Passons sur l’emploi du singulier : parler de « la » femme, en l’essentialisant donc, et non « des » femmes dans toute leur diversité, trahit le dilettantisme. Mais l’essentiel est ailleurs. Il est dans l’indécence de cette promotion des droits des femmes de la part de membres au plus haut niveau d’un gouvernement qui n’a absolument rien fait pour les faire avancer ! Alors que les inégalités de salaires entre les hommes et les femmes (27 %) ne diminuent plus depuis le milieu des années 1990, que la plupart des femmes restent cantonnées dans quelques professions sous-valorisées, qu’elles sont concernées au premier plan par la précarité, notamment les familles monoparentales, les immigrées, les retraitées, alors que le plafond de verre – le plancher collant, comme disent les Québécoises – se révèle d’une résistance à toute épreuve, un gouvernement soucieux d’égalité aurait engagé une véritable politique dans ce domaine.

Non seulement il n’en est rien, mais les politiques menées – l’austérité présentée comme irrémédiable, la casse de la protection sociale et des services publics… – vont à l’opposé de l’égalité entre les sexes. Les « réformes » des retraites de 2003 puis de 2010 en sont un révélateur. Alors que la pension moyenne des femmes, tout compris, ne représente que 62 % de celle des hommes, les réformes renforcent encore cette inégalité en touchant de manière disproportionnée les femmes. Même la Commission européenne note que « la paupérisation menace les retraités, et les femmes âgées constituent un des groupes les plus exposés au risque de pauvreté » .

M. Bertrand, ministre du Travail, dit ­choisir l’émancipation des femmes, dont on sait qu’elle passe par l’autonomie financière et l’emploi : quand s’est-il donc préoccupé du chômage des femmes, systématiquement supérieur à celui des hommes quelle que soit la tranche d’âge ? Il s’abrite derrière la crise pour expliquer la situation dégradée de l’emploi : mais le surchômage des femmes, leur surreprésentation dans le temps partiel et les emplois précaires datent de bien avant la crise. Rien n’a été entrepris pour y remédier.

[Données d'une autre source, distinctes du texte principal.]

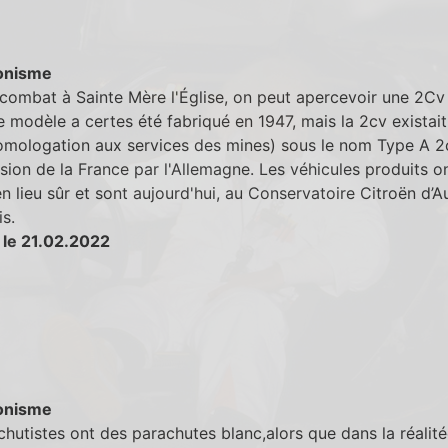
onisme
combat à Sainte Mère l'Église, on peut apercevoir une 2Cv 
e modèle a certes été fabriqué en 1947, mais la 2cv existai
omologation aux services des mines) sous le nom Type A 2c
asion de la France par l'Allemagne. Les véhicules produits o
n lieu sûr et sont aujourd'hui, au Conservatoire Citroën d’A
s.
 le 21.02.2022
onisme
chutistes ont des parachutes blanc,alors que dans la réalitée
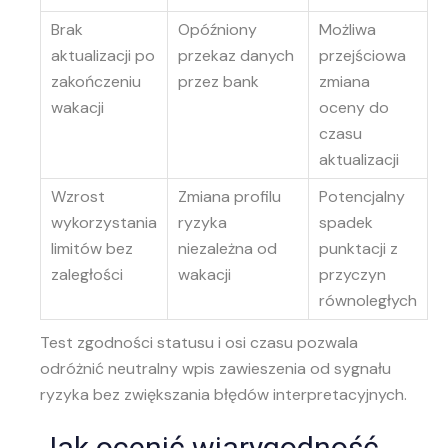
Brak
Opóźniony
Możliwa
aktualizacji po
przekaz danych
przejściowa
zakończeniu
przez bank
zmiana
wakacji
oceny do
czasu
aktualizacji
Wzrost
Zmiana profilu
Potencjalny
wykorzystania
ryzyka
spadek
limitów bez
niezależna od
punktacji z
zaległości
wakacji
przyczyn
równoległych
Test zgodności statusu i osi czasu pozwala
odróżnić neutralny wpis zawieszenia od sygnału
ryzyka bez zwiększania błędów interpretacyjnych.
Jak ocenić wiarygodność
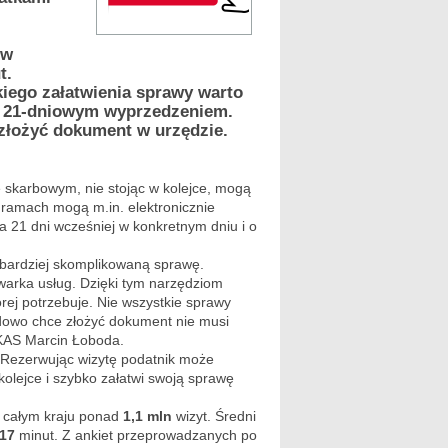
 w
t.
kiego załatwienia sprawy warto
z 21-dniowym wyprzedzeniem.
złożyć dokument w urzędzie.
e skarbowym, nie stojąc w kolejce, mogą
 ramach mogą m.in. elektronicznie
 21 dni wcześniej w konkretnym dniu i o
jbardziej skomplikowaną sprawę.
warka usług. Dzięki tym narzędziom
órej potrzebuje. Nie wszystkie sprawy
adowo chce złożyć dokument nie musi
 KAS Marcin Łoboda.
 Rezerwując wizytę podatnik może
kolejce i szybko załatwi swoją sprawę
w całym kraju ponad
1,1 mln
wizyt. Średni
17
minut. Z ankiet przeprowadzanych po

Nos gouvernants en habits de féministes permettent-ils l’émancipation des femmes quand ils font des coupes claires dans les budgets de services essentiels pour elles (pour les hommes aussi en théorie) tels que l’accueil de la petite enfance, les services sociaux et la santé ? Pensent-ils agir pour les droits des femmes lorsqu’ils décident la fermeture de nombreux centres d’interruption volontaire de grossesse, de maternités ou encore de classes maternelles ?

Où est le souci pour la dignité des femmes quand rien n’est fait contre la part croissante de femmes en situation de pauvreté et l’augmentation de la traite à des fins de prostitution, que dénoncent les organisations sur le terrain ? Quand, malgré le niveau alarmant des violences faites aux femmes, les subventions aux associations concernées sont fortement réduites ?
Le Président affirme que les femmes doivent avoir la même place que les hommes : ­pourtant, elles ne représentent que 26 % du gouvernement et 20 % des ministres. Il n’existe plus de ministère des Droits des femmes, ni même de secrétariat, mais simplement un dossier parmi d’autres attribué au ministère des Solidarités et de la cohésion sociale.

Outre le cynisme de ce discours pseudo-­féministe en opposition si manifeste avec les actes, ce qui est inacceptable, c’est l’instrumentalisation des femmes dans cette rhétorique sur les civilisations : leur émancipation est mise au service d’une stigmatisation de l’islam, même s’il n’est pas nommé. Ce n’est pas la première fois que la droite tente de récupérer le féminisme en faisant mine d’ignorer qu’aucune religion n’accorde une place égale aux femmes et aux hommes.

Certains s’agacent de la célébration d’une journée des droits des femmes le 8 mars. Les féministes préféreraient à coup sûr qu’il n’y en ait jamais eu besoin. Mais tant qu’il y aura des femmes ­exploitées, ­opprimées, battues, violées, prostituées, précarisées, tant qu’il n’y aura pas de vraie politique pour mettre fin au patriarcat, tant que la ligne politique sera de marchandiser la protection sociale pour l’offrir aux profits privés, cette journée aura un sens.
Le féminisme a besoin de l’engagement de tous, femmes et hommes, pour construire une société réellement progressiste.